Run this command on the master node to close the cluster:
% $BCBSP_HOME/bin/stop-bcbsp.sh
4.Execute Examples
Input the following command to run an example on BC-BSP:
% $BCBSP_HOME/bin/bcbsp jar bcbsp-examples.jar [args]
Now, there are three examples:
(1)PageRank
% $BCBSP_HOME/bin/bcbsp jar bcbsp-examples.jar pagerank [SuperStepNumber] [InputPath] [OutputPath] [SplitSize] [PartitionNum] ...
The format of input data is: src_url_one:10.0[\t]dst_url_two:0[space]dst_url_three:0[space]...
(2)Single Source Shortest Path
% $BCBSP_HOME/bin/bcbsp jar bcbsp-examples.jar sssp [SourceID] [SuperStepNumber] [InputPath] [OutputPath] [SplitSize] [PartitionNum] ...
The format of input data is: src_address_one:10[\t]dst_address_two:2[space]dst_address_three:3[space]...
where, 10 is a random integer, 2 and 3 are the weight of outgoing edges.
(3)K-Means
% $BCBSP_HOME/bin/bcbsp jar bcbsp-examples.jar kmeans [SuperStepNumber] [InputPath] [OutputPath] [K] [K-Centers FilePath] [SplitSize] [PartitionNum] ...
where K is the number of dimensions, K-Centers FilePath is the local path of file which stores original K center points.
The format of input data is: one:one[\t]1:2.12[space]1:3.23[space]...
where one:one means that the record named "one" belongs to "two", 1 is an unused id, 2.12 and 3.23 are the value of different dimensions.
5.Deploy Tool
It is convenient to use the Deploy Tool to deploy BC-BSP over a large cluster.

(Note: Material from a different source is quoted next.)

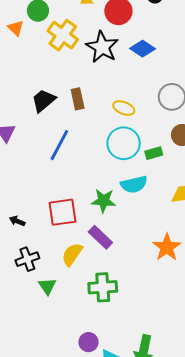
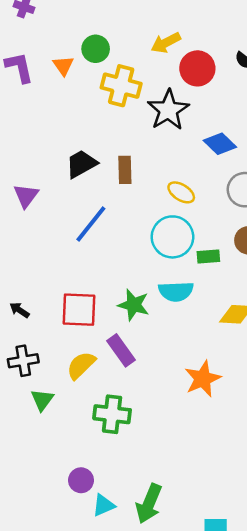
yellow cross: (63, 35) -> (121, 86), turned -32
blue diamond: (143, 49) -> (220, 144), moved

The Deploy Tool is located in $BCBSP_HOME/deploy/. Double click bcbsp.sh, then a visualization window will appear.
Hadoop and BC-BSP can be deployed by this tool.
Configuration files can be modified by "Set Conf: System, Hadoop, BCBSP".
For "System", it is the /etc/profile; for "Hadoop" and "BCBSP", they are the relative configuration files;
WorkerServer List includes all nodes of HDFS and BC-BSP.
A node can be added or removed by "Add" and "Remove".